"Why can't China talk with the Dalai Lama?" subject of Barnett talk, Nov. 6
The Woodrow Wilson School will host a public talk by Robert Barnett, Director of the Modern Tibetan Studies Program at Columbia University titled " at 4:30 p.m. on Thursday, November 6, in Bowl 016, Robertson Hall, on Princeton University campus.
Barnett is an Adjunct Professor of Contemporary Tibetan Studies Weatherhead East Asian Institute at Columbia University, and founder and director of the school’s Modern Tibetan Studies Program; the first Western teaching program in this field. He ran an annual summer program for foreign students at Tibet University in Lhasa from 2000 to 2005 and teaches courses on Tibetan film, television, biography, and other subjects.

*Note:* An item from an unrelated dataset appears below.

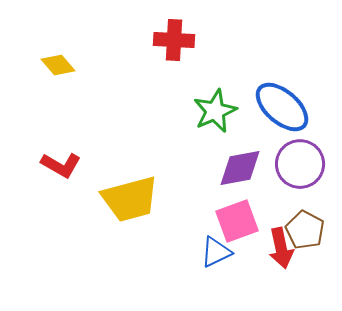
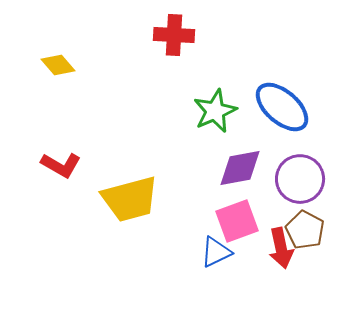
red cross: moved 5 px up
purple circle: moved 15 px down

Before joining Columbia in 1998, Barnett worked as a journalist and researcher in the United Kingdom, specializing in Tibetan issues for the BBC, the South China Morning Post, VOA, the Guardian, the Independent and other media outlets. From 1987 to 1998, Barnett was director of an independent Tibet news and research project in London.

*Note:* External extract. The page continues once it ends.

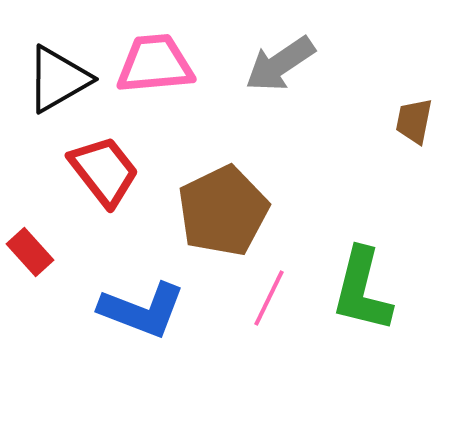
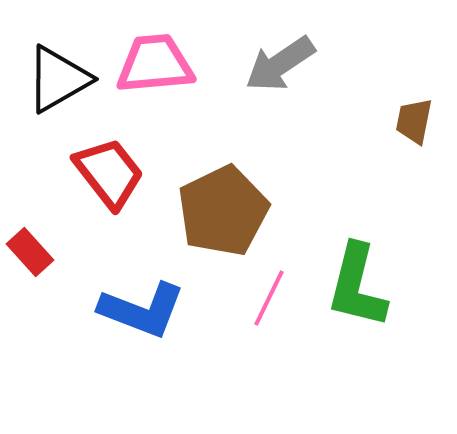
red trapezoid: moved 5 px right, 2 px down
green L-shape: moved 5 px left, 4 px up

Barnett’s latest book is titled, “Tibetan Modernities: Notes from the Field of Social and Cultural Change.” It is the first major publication in the West to study modernity and its impact on contemporary Tibet. The book is based on field work by researchers in anthropology, sociology, environmental science, literature, art and linguistics. It presents essays on education, economics, childbirth, environment, caste, pop music, media and painting in Tibetan communities today.
This event is co-sponsored by the Woodrow Wilson School and the Center for the Study of Religion. It is part of the series “Crossroads of Religion and Politics” and is free and open to the public.